— TASK DATA —
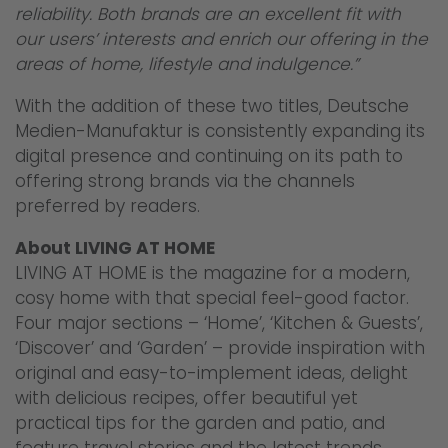
reliability. Both brands are an excellent fit with
our users’ interests and enrich our offering in the
areas of home, lifestyle and indulgence.”
With the addition of these two titles, Deutsche
Medien-Manufaktur is consistently expanding its
digital presence and continuing on its path to
offering strong brands via the channels
preferred by readers.
About LIVING AT HOME
LIVING AT HOME is the magazine for a modern,
cosy home with that special feel-good factor.
Four major sections – ‘Home’, ‘Kitchen & Guests’,
‘Discover’ and ‘Garden’ – provide inspiration with
original and easy-to-implement ideas, delight
with delicious recipes, offer beautiful yet
practical tips for the garden and patio, and
feature travel stories and the latest trends.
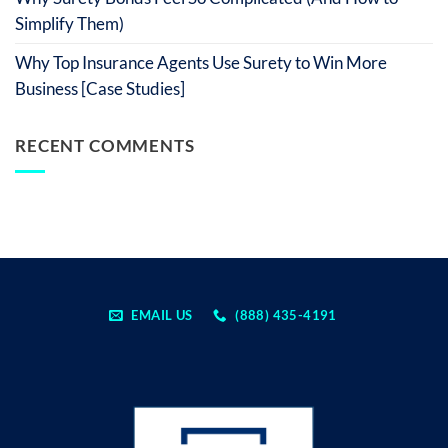
Simplify Them)
Why Top Insurance Agents Use Surety to Win More
Business [Case Studies]
RECENT COMMENTS
EMAIL US
(888) 435-4191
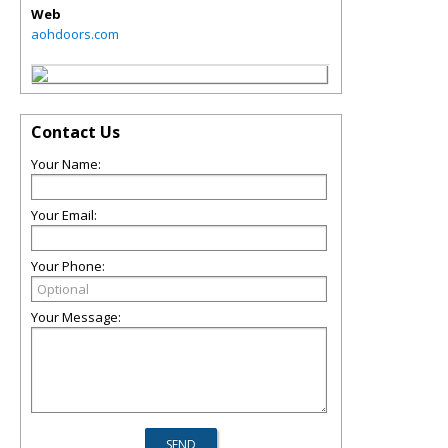
Web
aohdoors.com
Contact Us
Your Name:
Your Email:
Your Phone:
Your Message:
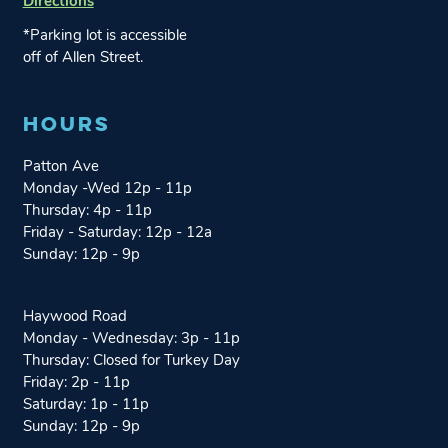
Directions
w
w
i
i
*Parking lot is accessible
n
n
off of Allen Street.
g
g
o
o
HOURS
n
n
I
F
Patton Ave
n
a
Monday -Wed 12p - 11p
s
c
Thursday: 4p - 11p
t
e
Friday - Saturday: 12p - 12a
a
b
Sunday: 12p - 9p
g
o
r
o
a
k
Haywood Road
m
Monday - Wednesday: 3p - 11p
Thursday: Closed for Turkey Day
Friday: 2p - 11p
Saturday: 1p - 11p
Sunday: 12p - 9p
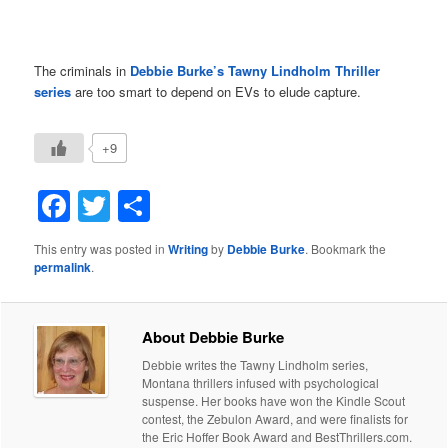
The criminals in
Debbie Burke’s
Tawny Lindholm Thriller
series
are too smart to depend on EVs to elude capture.
+9
Facebook
Twitter
Share
This entry was posted in
Writing
by
Debbie Burke
. Bookmark the
permalink
.
About Debbie Burke
Debbie writes the Tawny Lindholm series,
Montana thrillers infused with psychological
suspense. Her books have won the Kindle Scout
contest, the Zebulon Award, and were finalists for
the Eric Hoffer Book Award and BestThrillers.com.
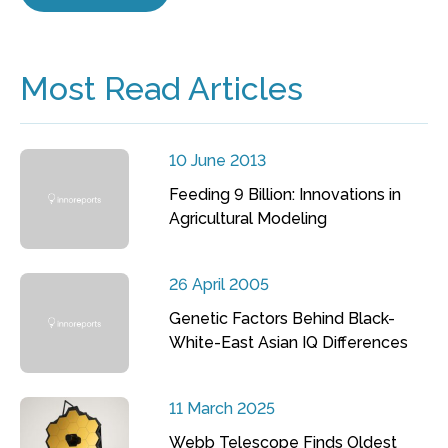
Most Read Articles
10 June 2013
Feeding 9 Billion: Innovations in
Agricultural Modeling
26 April 2005
Genetic Factors Behind Black-
White-East Asian IQ Differences
11 March 2025
Webb Telescope Finds Oldest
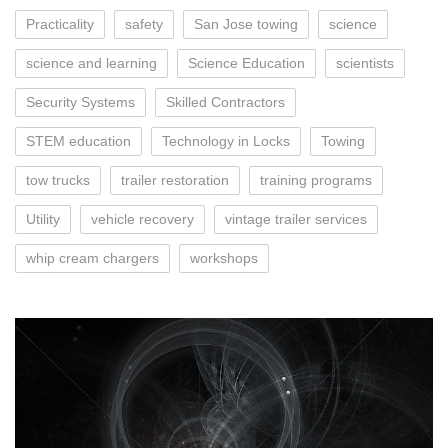
Practicality
safety
San Jose towing
science
science and learning
Science Education
scientists
Security Systems
Skilled Contractors
STEM education
Technology in Locks
Towing
tow trucks
trailer restoration
training programs
Utility
vehicle recovery
vintage trailer services
whip cream chargers
workshops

— PROBLEM STATEMENT —
All of the data above needs to be given again exactly. Leave out each image.

— EXERCISE SOLUTION —
reliability. Both brands are an excellent fit with
our users’ interests and enrich our offering in the
areas of home, lifestyle and indulgence.”
With the addition of these two titles, Deutsche
Medien-Manufaktur is consistently expanding its
digital presence and continuing on its path to
offering strong brands via the channels
preferred by readers.
About LIVING AT HOME
LIVING AT HOME is the magazine for a modern,
cosy home with that special feel-good factor.
Four major sections – ‘Home’, ‘Kitchen & Guests’,
‘Discover’ and ‘Garden’ – provide inspiration with
original and easy-to-implement ideas, delight
with delicious recipes, offer beautiful yet
practical tips for the garden and patio, and
feature travel stories and the latest trends.
Simplify Them)
Why Top Insurance Agents Use Surety to Win More
Business [Case Studies]
RECENT COMMENTS
EMAIL US
(888) 435-4191
Web
aohdoors.com
Contact Us
Your Name:
Your Email:
Your Phone:
Your Message:
Directions
w
w
i
i
*Parking lot is accessible
n
n
off of Allen Street.
g
g
o
o
HOURS
n
n
I
F
Patton Ave
n
a
Monday -Wed 12p - 11p
s
c
Thursday: 4p - 11p
t
e
Friday - Saturday: 12p - 12a
a
b
Sunday: 12p - 9p
g
o
r
o
a
k
Haywood Road
m
Monday - Wednesday: 3p - 11p
Thursday: Closed for Turkey Day
Friday: 2p - 11p
Saturday: 1p - 11p
Sunday: 12p - 9p
The criminals in
Debbie Burke’s
Tawny Lindholm Thriller
series
are too smart to depend on EVs to elude capture.
+9
Facebook
Twitter
Share
This entry was posted in
Writing
by
Debbie Burke
. Bookmark the
permalink
.
About Debbie Burke
Debbie writes the Tawny Lindholm series,
Montana thrillers infused with psychological
suspense. Her books have won the Kindle Scout
contest, the Zebulon Award, and were finalists for
the Eric Hoffer Book Award and BestThrillers.com.
Most Read Articles
10 June 2013
Feeding 9 Billion: Innovations in
Agricultural Modeling
26 April 2005
Genetic Factors Behind Black-
White-East Asian IQ Differences
11 March 2025
Webb Telescope Finds Oldest
Practicality
safety
San Jose towing
science
science and learning
Science Education
scientists
Security Systems
Skilled Contractors
STEM education
Technology in Locks
Towing
tow trucks
trailer restoration
training programs
Utility
vehicle recovery
vintage trailer services
whip cream chargers
workshops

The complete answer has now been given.